• **Problem statement**: Check every line below for the string "kindlicher", and copy the lines that contain it.

Saved data entries
*** Begin section ***
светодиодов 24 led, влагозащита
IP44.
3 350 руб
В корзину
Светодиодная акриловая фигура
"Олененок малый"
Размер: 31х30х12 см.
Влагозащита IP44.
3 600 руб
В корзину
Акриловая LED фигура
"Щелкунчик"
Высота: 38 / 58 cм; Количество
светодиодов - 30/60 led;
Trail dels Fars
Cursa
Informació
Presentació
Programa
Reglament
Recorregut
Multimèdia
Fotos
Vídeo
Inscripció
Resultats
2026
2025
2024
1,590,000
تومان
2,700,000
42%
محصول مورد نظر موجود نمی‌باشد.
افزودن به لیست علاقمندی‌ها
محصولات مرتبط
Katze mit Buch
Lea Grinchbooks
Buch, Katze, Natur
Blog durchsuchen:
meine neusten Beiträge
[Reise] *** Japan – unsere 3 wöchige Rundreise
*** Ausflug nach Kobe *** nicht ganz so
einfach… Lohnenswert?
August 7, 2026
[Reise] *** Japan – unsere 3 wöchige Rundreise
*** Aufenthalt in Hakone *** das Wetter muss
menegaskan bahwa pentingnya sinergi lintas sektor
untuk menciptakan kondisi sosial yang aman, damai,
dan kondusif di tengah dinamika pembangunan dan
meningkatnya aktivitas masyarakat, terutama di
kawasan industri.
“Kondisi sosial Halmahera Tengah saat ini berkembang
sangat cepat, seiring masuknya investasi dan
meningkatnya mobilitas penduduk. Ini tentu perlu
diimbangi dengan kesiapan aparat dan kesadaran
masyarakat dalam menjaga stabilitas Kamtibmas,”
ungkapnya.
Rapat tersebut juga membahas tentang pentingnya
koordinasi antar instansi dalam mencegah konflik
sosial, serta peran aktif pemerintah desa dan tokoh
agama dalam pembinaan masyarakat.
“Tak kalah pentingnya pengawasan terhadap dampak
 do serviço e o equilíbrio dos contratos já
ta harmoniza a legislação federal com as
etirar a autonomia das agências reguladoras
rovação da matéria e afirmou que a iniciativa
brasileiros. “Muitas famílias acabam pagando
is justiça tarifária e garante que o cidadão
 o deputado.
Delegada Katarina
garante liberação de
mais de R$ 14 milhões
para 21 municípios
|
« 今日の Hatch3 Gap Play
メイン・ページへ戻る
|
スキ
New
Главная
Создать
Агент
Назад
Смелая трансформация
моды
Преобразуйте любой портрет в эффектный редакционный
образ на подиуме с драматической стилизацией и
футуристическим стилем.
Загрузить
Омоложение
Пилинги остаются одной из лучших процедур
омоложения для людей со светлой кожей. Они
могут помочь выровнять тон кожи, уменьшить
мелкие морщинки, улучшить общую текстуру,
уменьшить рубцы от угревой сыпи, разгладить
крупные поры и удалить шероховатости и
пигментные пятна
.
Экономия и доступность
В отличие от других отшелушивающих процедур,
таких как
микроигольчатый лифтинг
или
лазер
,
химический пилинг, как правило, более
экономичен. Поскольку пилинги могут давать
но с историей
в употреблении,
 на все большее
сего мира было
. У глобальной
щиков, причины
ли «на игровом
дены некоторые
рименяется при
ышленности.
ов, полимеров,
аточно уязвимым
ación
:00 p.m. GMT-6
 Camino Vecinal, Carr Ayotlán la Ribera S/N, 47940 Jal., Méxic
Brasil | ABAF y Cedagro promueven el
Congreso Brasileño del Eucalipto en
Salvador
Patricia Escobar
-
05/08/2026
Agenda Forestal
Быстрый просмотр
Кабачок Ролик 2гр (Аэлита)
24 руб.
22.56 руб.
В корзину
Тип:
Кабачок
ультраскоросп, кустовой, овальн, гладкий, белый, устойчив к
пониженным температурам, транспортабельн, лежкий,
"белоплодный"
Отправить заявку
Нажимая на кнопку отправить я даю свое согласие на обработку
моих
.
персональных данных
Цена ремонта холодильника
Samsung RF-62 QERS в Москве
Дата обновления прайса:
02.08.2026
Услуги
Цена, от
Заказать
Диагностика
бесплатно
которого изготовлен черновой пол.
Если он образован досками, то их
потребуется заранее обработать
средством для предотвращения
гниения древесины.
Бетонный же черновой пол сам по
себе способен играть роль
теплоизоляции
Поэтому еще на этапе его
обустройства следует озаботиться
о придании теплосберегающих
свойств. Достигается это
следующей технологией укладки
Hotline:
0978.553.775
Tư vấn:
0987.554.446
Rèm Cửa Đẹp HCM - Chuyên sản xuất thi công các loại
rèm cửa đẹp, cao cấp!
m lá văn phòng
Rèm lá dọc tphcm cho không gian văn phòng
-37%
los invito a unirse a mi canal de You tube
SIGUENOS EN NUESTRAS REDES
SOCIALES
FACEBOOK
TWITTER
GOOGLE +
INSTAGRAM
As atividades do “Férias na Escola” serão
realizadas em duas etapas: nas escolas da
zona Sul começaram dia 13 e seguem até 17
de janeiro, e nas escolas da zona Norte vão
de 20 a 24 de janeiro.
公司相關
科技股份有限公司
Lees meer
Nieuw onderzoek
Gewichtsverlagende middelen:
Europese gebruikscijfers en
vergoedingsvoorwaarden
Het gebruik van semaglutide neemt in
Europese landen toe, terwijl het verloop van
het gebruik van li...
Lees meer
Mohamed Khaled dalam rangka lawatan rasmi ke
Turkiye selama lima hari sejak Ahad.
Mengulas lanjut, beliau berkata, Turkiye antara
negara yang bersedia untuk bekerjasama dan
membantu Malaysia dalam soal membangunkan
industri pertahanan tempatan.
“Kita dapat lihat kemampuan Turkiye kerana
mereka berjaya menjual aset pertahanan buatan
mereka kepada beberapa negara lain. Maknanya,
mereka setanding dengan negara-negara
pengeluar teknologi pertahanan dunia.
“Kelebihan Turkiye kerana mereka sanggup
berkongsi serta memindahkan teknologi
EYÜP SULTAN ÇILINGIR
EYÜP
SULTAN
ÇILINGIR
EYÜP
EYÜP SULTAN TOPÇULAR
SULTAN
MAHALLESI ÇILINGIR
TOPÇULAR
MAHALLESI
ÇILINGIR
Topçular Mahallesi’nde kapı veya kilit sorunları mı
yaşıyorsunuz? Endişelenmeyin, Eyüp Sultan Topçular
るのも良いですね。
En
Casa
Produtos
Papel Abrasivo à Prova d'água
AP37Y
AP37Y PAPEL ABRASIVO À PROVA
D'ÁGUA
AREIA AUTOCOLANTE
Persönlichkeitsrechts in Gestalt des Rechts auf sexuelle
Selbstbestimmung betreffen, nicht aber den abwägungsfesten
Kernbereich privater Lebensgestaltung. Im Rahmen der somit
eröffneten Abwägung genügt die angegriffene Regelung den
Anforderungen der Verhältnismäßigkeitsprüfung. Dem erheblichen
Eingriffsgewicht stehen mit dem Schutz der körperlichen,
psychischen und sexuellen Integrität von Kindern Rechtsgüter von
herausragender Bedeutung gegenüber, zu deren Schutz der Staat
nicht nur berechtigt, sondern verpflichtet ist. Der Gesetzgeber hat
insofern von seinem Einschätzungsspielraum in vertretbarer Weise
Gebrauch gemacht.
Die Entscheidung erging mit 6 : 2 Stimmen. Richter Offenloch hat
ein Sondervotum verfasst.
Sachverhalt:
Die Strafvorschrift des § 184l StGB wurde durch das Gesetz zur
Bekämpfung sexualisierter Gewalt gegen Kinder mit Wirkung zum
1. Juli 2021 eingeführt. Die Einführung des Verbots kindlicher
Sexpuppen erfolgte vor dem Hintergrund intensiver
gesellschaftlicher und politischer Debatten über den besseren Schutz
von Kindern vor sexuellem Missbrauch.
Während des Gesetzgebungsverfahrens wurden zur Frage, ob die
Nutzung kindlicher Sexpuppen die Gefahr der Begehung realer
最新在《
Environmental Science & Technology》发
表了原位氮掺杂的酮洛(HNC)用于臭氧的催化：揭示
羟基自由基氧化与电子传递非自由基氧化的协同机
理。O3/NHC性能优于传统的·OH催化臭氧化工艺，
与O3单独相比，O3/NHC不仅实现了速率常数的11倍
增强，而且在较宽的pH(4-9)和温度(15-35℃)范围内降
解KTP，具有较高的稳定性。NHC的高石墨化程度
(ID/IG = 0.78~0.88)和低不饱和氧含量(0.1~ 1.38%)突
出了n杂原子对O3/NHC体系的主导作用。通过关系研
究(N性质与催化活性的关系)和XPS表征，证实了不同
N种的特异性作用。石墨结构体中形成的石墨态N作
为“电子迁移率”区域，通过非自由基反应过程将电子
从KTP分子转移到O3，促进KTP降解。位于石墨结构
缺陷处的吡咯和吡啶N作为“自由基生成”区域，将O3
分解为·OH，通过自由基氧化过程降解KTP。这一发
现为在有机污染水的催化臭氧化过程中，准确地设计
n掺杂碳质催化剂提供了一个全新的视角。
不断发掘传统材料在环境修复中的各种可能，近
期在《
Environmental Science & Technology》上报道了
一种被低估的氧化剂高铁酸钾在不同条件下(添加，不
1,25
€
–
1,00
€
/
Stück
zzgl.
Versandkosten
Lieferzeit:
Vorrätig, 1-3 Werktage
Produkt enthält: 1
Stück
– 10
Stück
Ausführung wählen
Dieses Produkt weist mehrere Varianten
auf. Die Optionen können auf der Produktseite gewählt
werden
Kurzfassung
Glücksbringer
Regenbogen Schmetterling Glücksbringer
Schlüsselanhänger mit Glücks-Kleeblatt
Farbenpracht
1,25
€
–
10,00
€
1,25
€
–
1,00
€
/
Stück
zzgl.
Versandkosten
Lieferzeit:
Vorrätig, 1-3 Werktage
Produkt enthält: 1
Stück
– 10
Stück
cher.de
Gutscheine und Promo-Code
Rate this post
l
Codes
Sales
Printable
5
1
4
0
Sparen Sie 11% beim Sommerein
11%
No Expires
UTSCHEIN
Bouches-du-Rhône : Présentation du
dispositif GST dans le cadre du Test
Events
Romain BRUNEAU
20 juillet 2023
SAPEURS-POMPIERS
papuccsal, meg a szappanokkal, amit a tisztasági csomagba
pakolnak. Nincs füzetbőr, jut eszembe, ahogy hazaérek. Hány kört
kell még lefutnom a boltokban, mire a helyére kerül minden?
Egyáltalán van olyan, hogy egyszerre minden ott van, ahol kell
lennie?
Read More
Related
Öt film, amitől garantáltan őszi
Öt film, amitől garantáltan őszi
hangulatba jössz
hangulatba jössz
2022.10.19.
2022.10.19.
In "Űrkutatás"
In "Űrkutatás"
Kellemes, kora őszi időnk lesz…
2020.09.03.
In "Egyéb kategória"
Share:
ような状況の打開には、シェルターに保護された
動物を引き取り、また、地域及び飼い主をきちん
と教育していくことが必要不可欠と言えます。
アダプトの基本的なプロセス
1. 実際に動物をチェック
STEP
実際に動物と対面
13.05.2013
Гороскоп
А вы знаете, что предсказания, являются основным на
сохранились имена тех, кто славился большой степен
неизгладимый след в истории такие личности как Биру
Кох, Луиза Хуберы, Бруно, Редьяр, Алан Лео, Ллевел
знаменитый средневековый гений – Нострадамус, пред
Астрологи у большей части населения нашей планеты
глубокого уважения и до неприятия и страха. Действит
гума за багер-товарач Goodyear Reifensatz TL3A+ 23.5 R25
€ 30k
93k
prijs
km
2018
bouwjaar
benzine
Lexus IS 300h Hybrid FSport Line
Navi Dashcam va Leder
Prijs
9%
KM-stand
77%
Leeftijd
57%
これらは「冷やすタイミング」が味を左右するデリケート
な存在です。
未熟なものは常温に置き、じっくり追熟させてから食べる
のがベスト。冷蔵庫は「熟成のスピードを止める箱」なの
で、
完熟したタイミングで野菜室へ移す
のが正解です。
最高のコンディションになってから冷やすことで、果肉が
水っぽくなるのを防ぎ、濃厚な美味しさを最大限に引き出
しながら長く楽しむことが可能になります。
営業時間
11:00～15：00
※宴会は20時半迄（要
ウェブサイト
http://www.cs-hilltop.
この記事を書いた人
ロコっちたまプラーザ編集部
*** End section ***
• **Solution to the problem**:
1. Juli 2021 eingeführt. Die Einführung des Verbots kindlicher
Nutzung kindlicher Sexpuppen die Gefahr der Begehung realer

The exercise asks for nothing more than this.